Le Canadien à nouveau face aux Bruins. J’aime cette série parce que le Canadien entend se faire justice auprès des gros bras en déployant une attaque vive et intelligente.
Mais j’aime particulièrement celle de 2008 parce que pour toujours je me souviendrai que c’est cette série que j’ai vue en premier avec mon petit lionceau dans les bras. Le vendredi après-midi mon épouse a donné naissance à notre petit blond. Quelques heures plus tard, entre deux changements de couche, trois tétées et quatre crises de larmes, un moment précieux. Mon garçon dans mes bras, je regarde, debout devant la télé de l’Hôpital de Valleyfield, le match Canadien-Bruins. Une échappée, le but. Le plus beau but au monde. Et je chuchote dans l’oreille de mon champion qu’un jour je célébrerai son but à lui. Ou encore, je me lèverai d’un bond quand il arrêtera un adversaire en échappée.
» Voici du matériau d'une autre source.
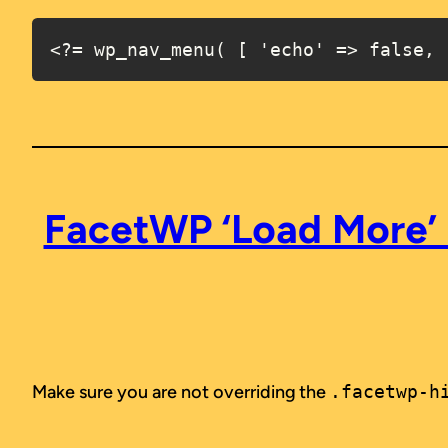
<?= wp_nav_menu( [ 'echo' => false, 
FacetWP ‘Load More’ 
Make sure you are not overriding the
.facetwp-h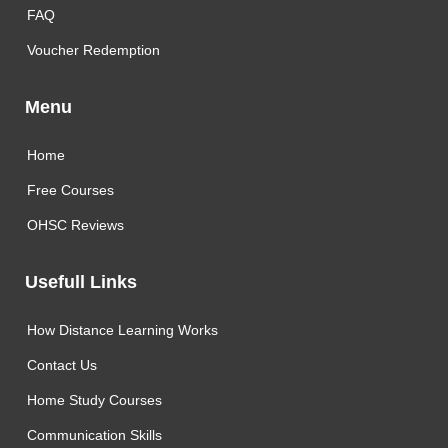
FAQ
Voucher Redemption
Menu
Home
Free Courses
OHSC Reviews
Usefull Links
How Distance Learning Works
Contact Us
Home Study Courses
Communication Skills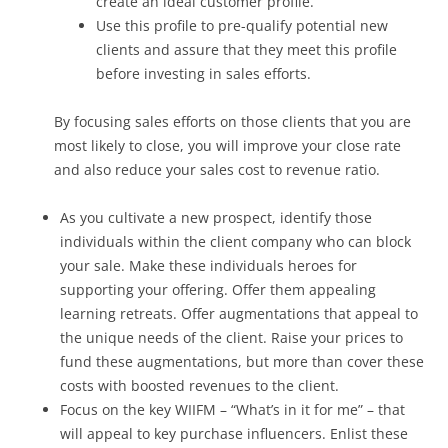
create an ideal customer profile.
Use this profile to pre-qualify potential new
clients and assure that they meet this profile
before investing in sales efforts.
By focusing sales efforts on those clients that you are
most likely to close, you will improve your close rate
and also reduce your sales cost to revenue ratio.
As you cultivate a new prospect, identify those
individuals within the client company who can block
your sale. Make these individuals heroes for
supporting your offering. Offer them appealing
learning retreats. Offer augmentations that appeal to
the unique needs of the client. Raise your prices to
fund these augmentations, but more than cover these
costs with boosted revenues to the client.
Focus on the key WIIFM – “What’s in it for me” – that
will appeal to key purchase influencers. Enlist these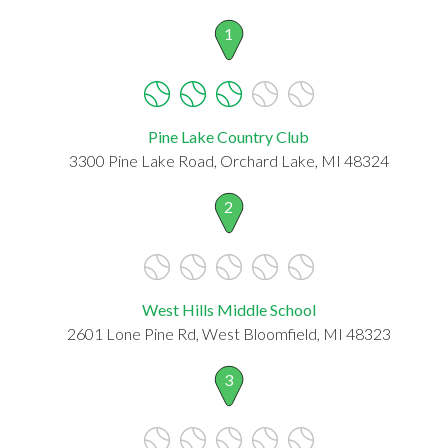
1
Pine Lake Country Club
3300 Pine Lake Road, Orchard Lake, MI 48324
2
West Hills Middle School
2601 Lone Pine Rd, West Bloomfield, MI 48323
3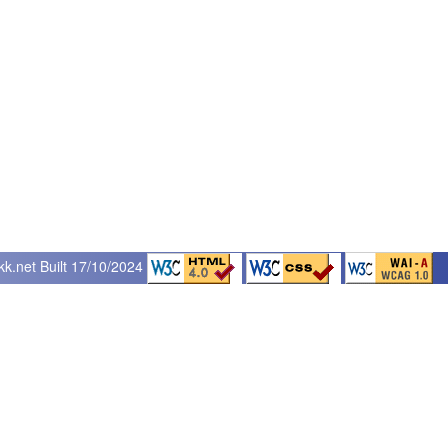
kk.net
Built 17/10/2024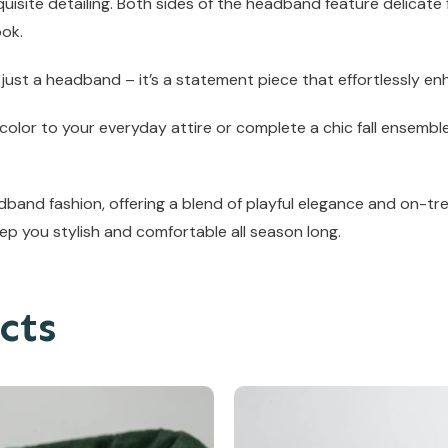
uisite detailing. Both sides of the headband feature delicate
ook.
 just a headband – it’s a statement piece that effortlessly en
olor to your everyday attire or complete a chic fall ensemble
and fashion, offering a blend of playful elegance and on-tre
ep you stylish and comfortable all season long.
cts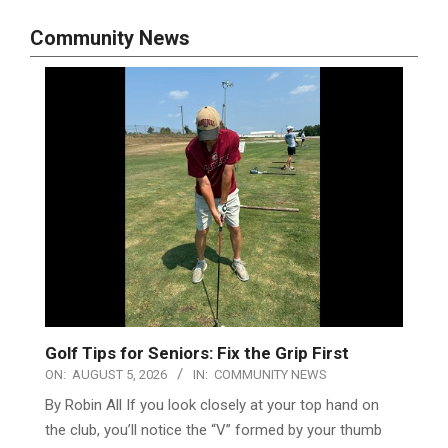
Community News
Golf Tips for Seniors: Fix the Grip First
ON:
AUGUST 5, 2026
IN:
COMMUNITY NEWS
By Robin All If you look closely at your top hand on
the club, you’ll notice the “V” formed by your thumb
Je lui ai dit aussi que j’applaudirai sa passe dans la zone de touché, que je courrai avec lui sur son premier simple au champ opposé, que je jouerai du Vuvuzela quand il marquera un but en or.
Mais je l’ai rassuré en lui disant de prendre son temps. De grandir et de faire lui-même ses choix. S’il ne veut pas faire de sport, je le respecterai et je l’encouragerai comme un père, fier de son fils comme je le suis, sait le faire.
Vas-y mon homme! Et en passant, joyeux anniversaire.